Başbakan Binali Yıldırım, Başkent Organize Sanayi Bölgesi’nde gerçekleşen törende şu açıklamalarda bulundu;
“Hedefimiz, Türkiye’yi yenilenebilir enerji teknolojisi üreten ve ihraç eden ülke konumuna getirmektir”
Başbakan Binali Yıldırım, Başkent Organize Sanayi Bölgesi’nde YEKA-Fotovoltaik Güneş Modülü Fabrikası ve Ar-Ge Merkezi Temel Atma Töreni’ne katıldı.
Türkiye için heyecan verici bir temel atma töreninin yapılacağını belirten Yıldırım, Konya Karapınar ile başlayan yenilenebilir enerji hamlesinin de devamı olan bu fabrikanın faaliyete geçeceğini söyledi.
Yıldırım, bu yatırımın, ülkenin hedeflerine bir adım daha yaklaşılmasına vesile olacağına işaret ederek, böylece hem enerji teknolojilerinin geleceğinin temelinin atıldığına hem de yenilenebilir alternatif enerji kaynaklarının daha da zenginleştiğine dikkat çekti.
Bundan 15 yıl önce “Kaynağınız nedir?” diye sorulduğunda “Kaynak Türkiye” cevabını verdiklerini hatırlatan Yıldırım, Türkiye’nin imkanlarını ve kaynaklarını harekete geçireceklerini, ülkeye kazandıracaklarını ifade ettiklerini anımsattı.
Başbakan Yıldırım, bugün Türkiye’nin özlemlerinin ve hayallerinin birer birer gerçeğe dönüştüğünü dile getirdi.

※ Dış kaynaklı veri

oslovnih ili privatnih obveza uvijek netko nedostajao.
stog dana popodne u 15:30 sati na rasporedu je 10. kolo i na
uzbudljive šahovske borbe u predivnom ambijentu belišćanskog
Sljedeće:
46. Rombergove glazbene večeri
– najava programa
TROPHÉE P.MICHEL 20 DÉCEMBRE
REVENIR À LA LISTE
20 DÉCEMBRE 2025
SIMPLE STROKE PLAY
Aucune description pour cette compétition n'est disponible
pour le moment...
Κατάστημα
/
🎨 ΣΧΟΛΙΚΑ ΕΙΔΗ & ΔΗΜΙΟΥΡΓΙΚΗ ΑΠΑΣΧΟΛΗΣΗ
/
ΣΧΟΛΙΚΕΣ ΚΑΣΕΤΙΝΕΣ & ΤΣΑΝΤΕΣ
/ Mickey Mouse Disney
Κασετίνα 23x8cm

Türkiye’nin var olan kaynaklarını teker teker harekete geçirdiklerini vurgulayan Yıldırım, “Küresel ve yerli yatırımcılar Türkiye’ye güveniyor. Doğal zenginliklerimiz daha da değer kazanıyor, ülkemize yeni eserler ve hizmetler olarak geri dönüyor. 15 yıl boyunca inşa ettiğimiz güven ve istikrarın sonucu yatırımdır, üretimdir, istihdamdır ve kalkınmadır. Güven ve istikrarın kıymetini risk almayan, hiç emek ve değer üretemeyenler bilemez. Kim bilir? Yatırım yapmak, üretmek, istihdam kapısı açmak isteyen özel sektör; güvenin ve istikrarın ne anlama geldiğini en iyi sizler bilirsiniz.” ifadesini kullandı.
“TÜRKİYE’NİN EN BÜYÜK İMKANI VE KAYNAĞI ÖZEL SEKTÖRDÜR”

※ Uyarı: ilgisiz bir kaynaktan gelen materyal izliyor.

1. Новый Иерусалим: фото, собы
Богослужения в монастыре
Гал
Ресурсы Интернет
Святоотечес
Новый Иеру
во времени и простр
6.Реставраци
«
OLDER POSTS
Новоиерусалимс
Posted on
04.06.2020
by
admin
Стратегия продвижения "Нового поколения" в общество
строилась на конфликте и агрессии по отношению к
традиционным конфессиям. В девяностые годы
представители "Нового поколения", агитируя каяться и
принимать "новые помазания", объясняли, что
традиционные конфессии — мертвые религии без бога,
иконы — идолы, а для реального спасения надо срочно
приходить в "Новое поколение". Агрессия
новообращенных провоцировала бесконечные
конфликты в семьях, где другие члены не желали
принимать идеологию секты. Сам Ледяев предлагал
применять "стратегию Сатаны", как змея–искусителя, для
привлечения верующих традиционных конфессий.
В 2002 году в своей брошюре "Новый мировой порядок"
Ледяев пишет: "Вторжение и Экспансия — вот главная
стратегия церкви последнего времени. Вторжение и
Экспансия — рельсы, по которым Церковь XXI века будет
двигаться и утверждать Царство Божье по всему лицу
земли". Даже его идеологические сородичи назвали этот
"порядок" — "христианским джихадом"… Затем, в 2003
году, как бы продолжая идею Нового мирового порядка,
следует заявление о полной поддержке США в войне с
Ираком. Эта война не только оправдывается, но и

Yıldırım, bugün ülkenin ekonomisinin güven ve istikrar ortamında büyümeye devam ettiğine değinerek, yılın üçüncü çeyreğindeki büyümenin yüzde 11,1 olarak gerçekleştiğine dikkati çekti.
Son 6 yılın rekor büyümesini gerçekleştirdiklerini aktaran Yıldırım, şöyle devam etti:
“Biliyoruz ki Türkiye’nin en büyük imkanı ve kaynağı siz özel sektördür. Zira yatırımlara baktığımızda; devlet kamu eliyle bir yatırım yapıyorsa özel sektör 8 yatırım yapıyor. Dolayısıyla Türkiye’nin ekonomisindeki dinamizm, Türkiye’nin kalkınmasındaki en büyük payda özel sektörün girişimci ruhu yer almaktadır.

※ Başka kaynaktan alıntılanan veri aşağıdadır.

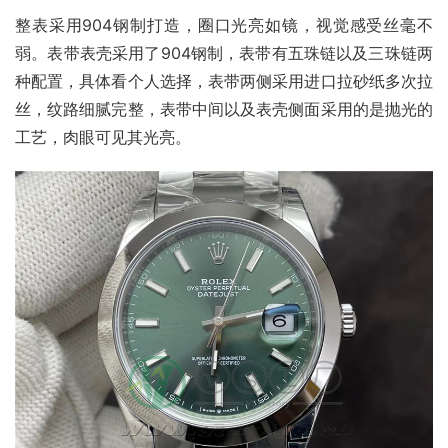
整表采用904钢制打造，圈口光亮如镜，视觉感受丝毫不
弱。表带表壳采用了904钢制，表带有五珠链以及三珠链两
种配置，具体看个人选择，表带两侧采用进口拉砂纸多次拉
丝，纹路细腻完整，表带中间以及表壳侧面采用的是抛光的
工艺，肉眼可见其光亮。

Dünyayla rekabet edebilmek için özel sektör ile beraber kalkınmaya, özel sektörün öncülüğüyle büyümeye devam edeceğiz. Ülkemiz için iş üreten, aş üreten, katma değer sağlayan herkesin başımız gözümüz üzerinde yeri var. Biz, yatırımcıların önünü açacağız, onların önündeki sorunları ortadan kaldıracağız, yatırım için uygun ortamı hazırlayacağız, yatırımcılar da sizler de koşar adımlarla Türkiye’nin ve kendi işletmelerinizi hedeflerine yürüyeceksiniz.”
“BÜYÜK PROJELERDE DAHA FAZLA YER ALMAK İSTİYORLAR”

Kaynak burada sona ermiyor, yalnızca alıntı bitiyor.